Au Luxembourg, combien de personnes ou de sociétés déposent une demande de brevet ?

Je n’ai pas les chiffres exacts, mais on devrait avoisiner 1.200 dépôts nationaux en 2020, dont bien moins de la moitié par des titulaires résidents. Si c’est beaucoup ? Non. Tant pour les avantages commerciaux concrets qu’ils procurent, que pour leur usage fréquent dans des structures d’optimisation fiscale, et par comparaison avec l’ampleur du bruit médiatique autour de « l’innovation » au Grand-Duché, cela demeure faible. Les brevets Luxembourgeois issus de la validation de brevets européens sont beaucoup plus nombreux, de l’ordre de 1.800 environ en 2020, mais leurs titulaires sont en très grande majorité étrangers, avec peu ou prou d’intérêts commerciaux au Grand-Duché.

Combien coûte un brevet ?

Ce n’est pas facile de donner une réponse précise et généralisée. Disons que cela peut osciller de 5.000 à 13.000 euros, selon la technologie, la complexité de l’invention et la juridiction de dépôt, hormis toute procédure d’opposition. Quant à la durée pour l'obtention, cela peut prendre de 7 mois pour un brevet luxembourgeois à court terme sans recherche, à 2 ou 3 ans pour un brevet européen ou américain, voire davantage en Chine et dans des pays ou la PI est moins souvent pratiquée historiquement, par exemple le Brésil.

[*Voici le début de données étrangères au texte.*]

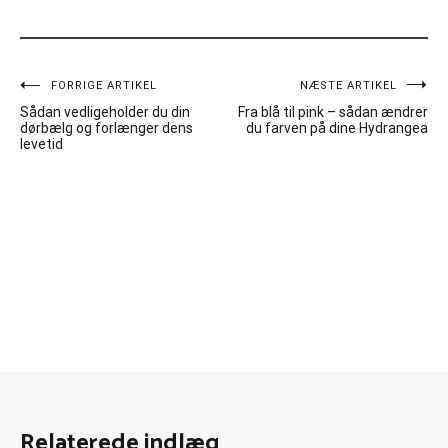
Indlægsnavigation
FORRIGE ARTIKEL
NÆSTE ARTIKEL
Sådan vedligeholder du din
Fra blå til pink – sådan ændrer
dørbælg og forlænger dens
du farven på dine Hydrangea
levetid
Relaterede indlæg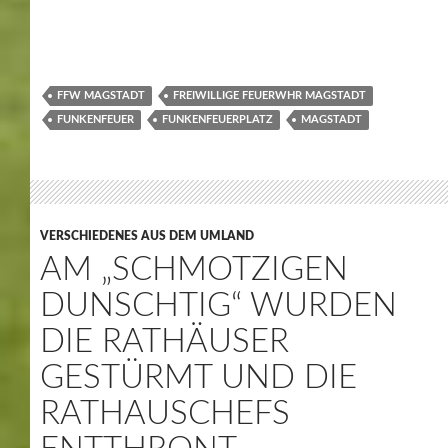
FFW MAGSTADT
FREIWILLIGE FEUERWHR MAGSTADT
FUNKENFEUER
FUNKENFEUERPLATZ
MAGSTADT
VERSCHIEDENES AUS DEM UMLAND
AM „SCHMOTZIGEN
DUNSCHTIG“ WURDEN
DIE RATHÄUSER
GESTÜRMT UND DIE
RATHAUSCHEFS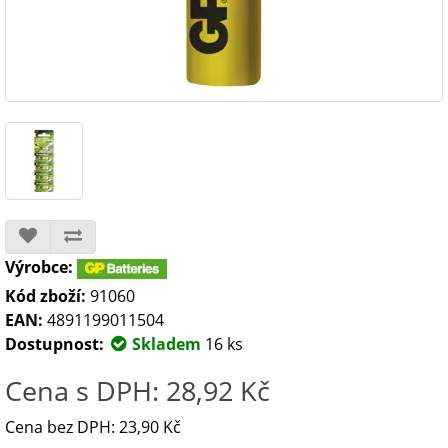
Výrobce:
Kód zboží:
91060
EAN:
4891199011504
Dostupnost:
Skladem
16 ks
Cena s DPH: 28,92 Kč
Cena bez DPH: 23,90 Kč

Vous nous dites aussi que le Luxembourg est compétitif en matière de dépôt de brevet. C’est-à-dire ?

Oui, exactement. Le Grand-Duché est, avec la Hollande, l’une des seules juridictions où l'on peut déposer son brevet en langue anglaise et qui fera l'objet d’une recherche officielle par l’Office Européen des Brevets (‘OEB’), qualitativement l’une des meilleures recherches disponibles actuellement. La procédure luxembourgeoise est cependant plus simple et moins onéreuse. Même avec l’accroissement prochain des taxes officielles de dépôt et de recherche au Luxembourg, cet avantage compétitif demeure, car le rapport de recherche préparé par l’OEB pour le compte de l’Office Luxembourgeois permet d’informer le déposant au mieux sur ses choix d’extension géographique du brevet initial, et fournit des opportunités d’économies de coût de gestion, le fascicule en anglais pouvant par ailleurs être redéposé soit tel quel, soit légèrement modifié pour tenir compte des résultats de la recherche OEB, auprès de toutes juridictions dont l’anglais est une langue officielle, dont les Etats-Unis et l’OEB lui- même pour un brevet européen.

Qui peut venir vous trouver et être conseillé ?

Tout le monde, dans la mesure où répondre aux missions qui nous sont confiées, ne crée pas de conflit d’intérêt avec nos clients existant. Par exemple, si je m’occupe d’un brevet pour le LIST qui se rapporte à des structures et techniques de programmation de drones, et qu’un nouveau client devait me solliciter au sujet d’une technologie similaire, je devrais décliner sa demande. Tout en maintenant cette technologie similaire strictement confidentielle vis-à-vis du LIST et de toute autre personne, bien entendu, au titre de mon obligation déontologique de stricte confidentialité.